The above table compares the solution with and without the PVYR constraint. As expected, increasing the proportion of PVYR matings to 100% reduced the predicted merit. The frequency of the R gene in the progeny is also shown, assuming a single copy in the resistant parents.

Under method 2, the R gene frequency is constrained directly, which is less restrictive than method 1 because some matings could have two PVYR parents while others have none. Both ocs and oma allow linear inequality or equality constraints on any linear combination of the parental contributions. When the coefficients, \(\mathbf{s}\), of the contribution variables, \(\mathbf{y}\), are the R gene frequencies of each parent, this creates the desired constraint. The coefficients are included as an additional column in the parents data.frame, and the column header is parsed to complete the equation. In this case, the header “gt0.125” represents greater than or equal to 0.125: \[ \mathbf{s}^\prime \mathbf{y} \ge 0.125\]

par3 <- data.frame(parents,
                   gt0.125=ifelse(parents$id %in% PVYR.id, 0.25, 0))
ans2b <- oma(dF=c(0.005,0.01), ploidy=4L, K=data$K, parents=par3, matings=matings)

nR <- sum(ans2b$om$parent1 %in% PVYR.id | ans2b$om$parent2 %in% PVYR.id)
R.parents <- which(ans2b$oc$id %in% PVYR.id)
freq2b <- sum(ans2b$oc$value[R.parents])*0.25

result <- rbind(result,
                data.frame(constraint="method 2",ans2b$response,
                           prop.resistant.matings=nR/n.mate, Ry.freq=freq2b))

kable(result,digits=3)
constraint dF1 dF2 merit n.parent n.mate prop.resistant.matings Ry.freq
none 0.005 0.01 1.228 43 43 0.442 0.086
method 1 0.005 0.01 1.018 42 40 1.000 0.125
method 2 0.005 0.01 1.070 43 42 0.628 0.125

As expected, the predicted merit under method 2 was higher than method 1.

Other measures of genetic merit

The function read_data computes genetic merit based on genomic prediction of the progeny mean.
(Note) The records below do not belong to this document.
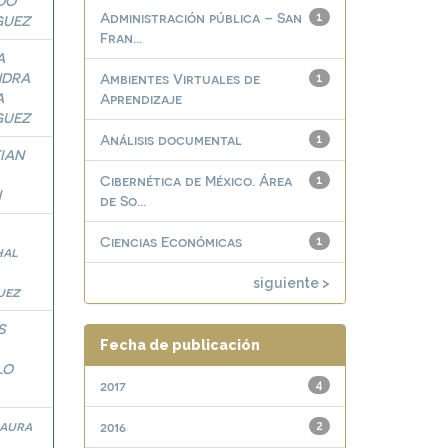
DO
Administración pública – San
1
GUEZ
Fran...
A
NDRA
Ambientes Virtuales de
1
A
Aprendizaje
GUEZ
Análisis documental
1
IAN
Cibernética de México. Área
1
N
de So...
Ciencias Económicas
1
hal
siguiente >
uez
S
Fecha de publicación
LO
2017
4
Laura
2016
2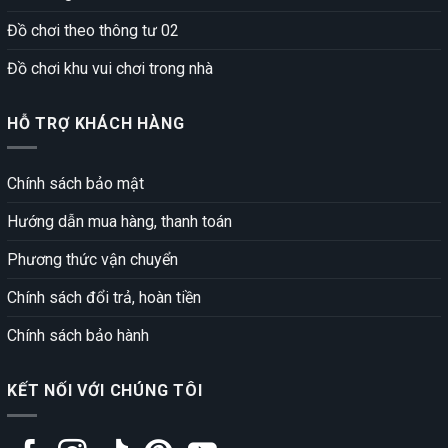
Đồ chơi theo thông tư 02
Đồ chơi khu vui chơi trong nhà
HỖ TRỢ KHÁCH HÀNG
Chính sách bảo mật
Hướng dẫn mua hàng, thanh toán
Phương thức vận chuyển
Chính sách đổi trả, hoàn tiền
Chính sách bảo hành
KẾT NỐI VỚI CHÚNG TÔI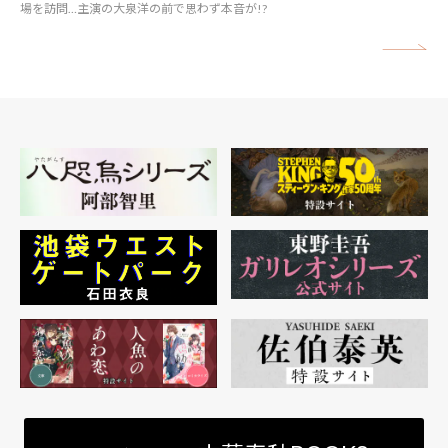
場を訪問…主演の大泉洋の前で思わず本音が!?
矢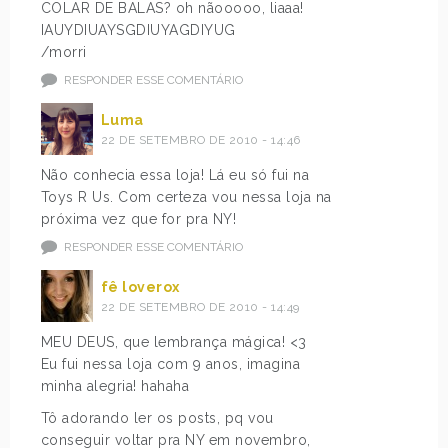
COLAR DE BALAS? oh nãooooo, liaaa!
IAUYDIUAYSGDIUYAGDIYUG
/morri
RESPONDER ESSE COMENTÁRIO
Luma
22 DE SETEMBRO DE 2010 - 14:46
Não conhecia essa loja! Lá eu só fui na
Toys R Us. Com certeza vou nessa loja na
próxima vez que for pra NY!
RESPONDER ESSE COMENTÁRIO
fê loverox
22 DE SETEMBRO DE 2010 - 14:49
MEU DEUS, que lembrança mágica! <3
Eu fui nessa loja com 9 anos, imagina
minha alegria! hahaha
Tô adorando ler os posts, pq vou
conseguir voltar pra NY em novembro,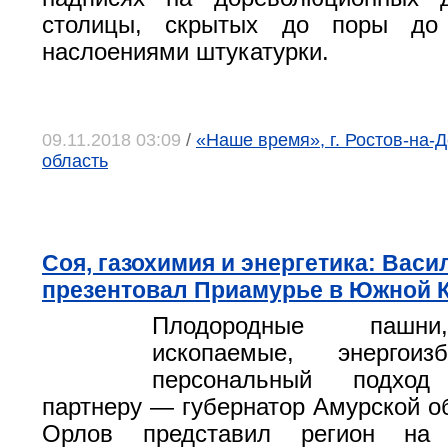
столицы, скрытых до поры до
наслоениями штукатурки.
09.11.2018 03:09
/
«Наше время», г. Ростов-на-Д
область
Соя, газохимия и энергетика: Вас
презентовал Приамурье в Южной 
Плодородные пашни
ископаемые, энергоиз
персональный подхо
партнеру — губернатор Амурской о
Орлов представил регион на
But the oma and ocs functions are not limited to this definition; the user can supply their own merit values for each candidate parent or mating. For OCS, individual phenotypes can be used. For OMA, it is possible to incorporate progeny variance into the merit definition, e.g., through the “usefulness” criterion.